- **What to produce**
Nothing outside the range is to be copied. From the entries below, reproduce exactly the lines starting at the one with "Gratis verzending vanaf" and ending at the one with "9.00 − 12.00 / 13.30 − 17.00", without pictures.

- **The data**
# # #
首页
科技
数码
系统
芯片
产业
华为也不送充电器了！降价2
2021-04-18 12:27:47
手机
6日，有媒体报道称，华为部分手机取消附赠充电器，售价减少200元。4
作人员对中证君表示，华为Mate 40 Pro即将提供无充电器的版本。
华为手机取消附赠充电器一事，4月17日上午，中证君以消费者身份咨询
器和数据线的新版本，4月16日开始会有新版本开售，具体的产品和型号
# # #
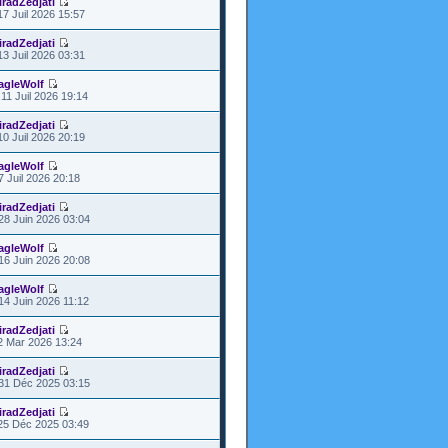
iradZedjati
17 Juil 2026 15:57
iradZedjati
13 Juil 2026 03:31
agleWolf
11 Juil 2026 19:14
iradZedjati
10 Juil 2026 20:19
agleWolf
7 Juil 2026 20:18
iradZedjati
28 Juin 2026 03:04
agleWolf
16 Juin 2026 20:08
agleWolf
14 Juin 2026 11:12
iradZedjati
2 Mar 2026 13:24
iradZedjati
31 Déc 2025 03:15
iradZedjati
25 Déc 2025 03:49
# # #
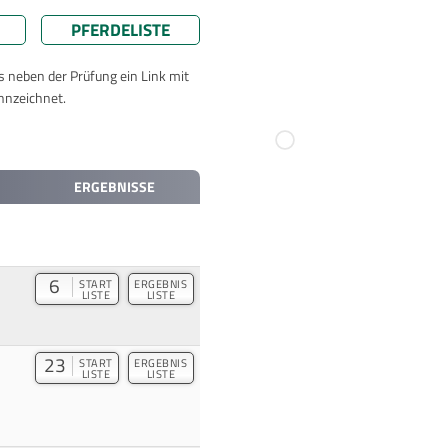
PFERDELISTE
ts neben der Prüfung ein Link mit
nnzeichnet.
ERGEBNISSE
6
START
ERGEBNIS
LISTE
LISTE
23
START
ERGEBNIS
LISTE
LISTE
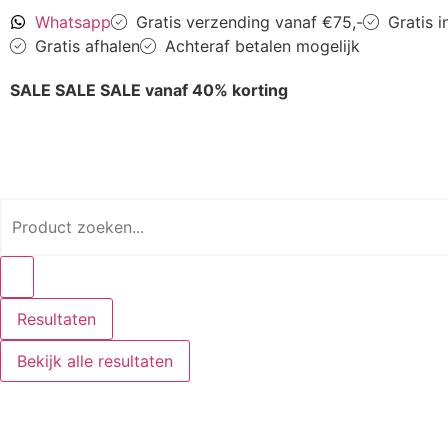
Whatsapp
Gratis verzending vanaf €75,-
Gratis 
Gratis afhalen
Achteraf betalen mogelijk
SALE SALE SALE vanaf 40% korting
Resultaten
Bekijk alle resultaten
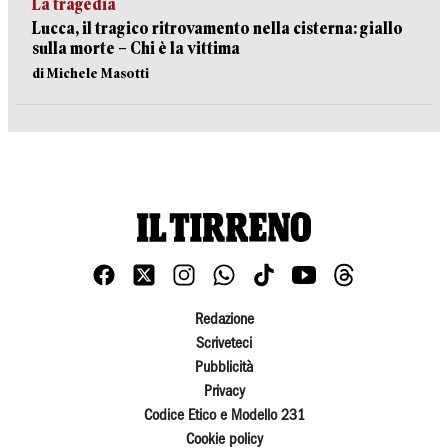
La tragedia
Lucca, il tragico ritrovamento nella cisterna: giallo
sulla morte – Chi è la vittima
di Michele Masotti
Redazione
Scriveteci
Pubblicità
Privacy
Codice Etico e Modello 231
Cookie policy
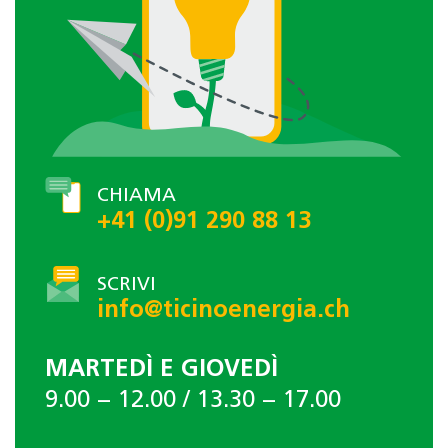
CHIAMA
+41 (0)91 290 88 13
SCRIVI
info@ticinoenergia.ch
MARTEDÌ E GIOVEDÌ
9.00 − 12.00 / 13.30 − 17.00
# # #
- **Exercise answer**
Gratis verzending vanaf €75,-
Gratis 
Gratis afhalen
Achteraf betalen mogelijk
SALE SALE SALE vanaf 40% korting
Resultaten
Bekijk alle resultaten
La tragedia
Lucca, il tragico ritrovamento nella cisterna: giallo
sulla morte – Chi è la vittima
di Michele Masotti
Redazione
Scriveteci
Pubblicità
Privacy
Codice Etico e Modello 231
Cookie policy
CHIAMA
+41 (0)91 290 88 13
SCRIVI
info@ticinoenergia.ch
MARTEDÌ E GIOVEDÌ
9.00 − 12.00 / 13.30 − 17.00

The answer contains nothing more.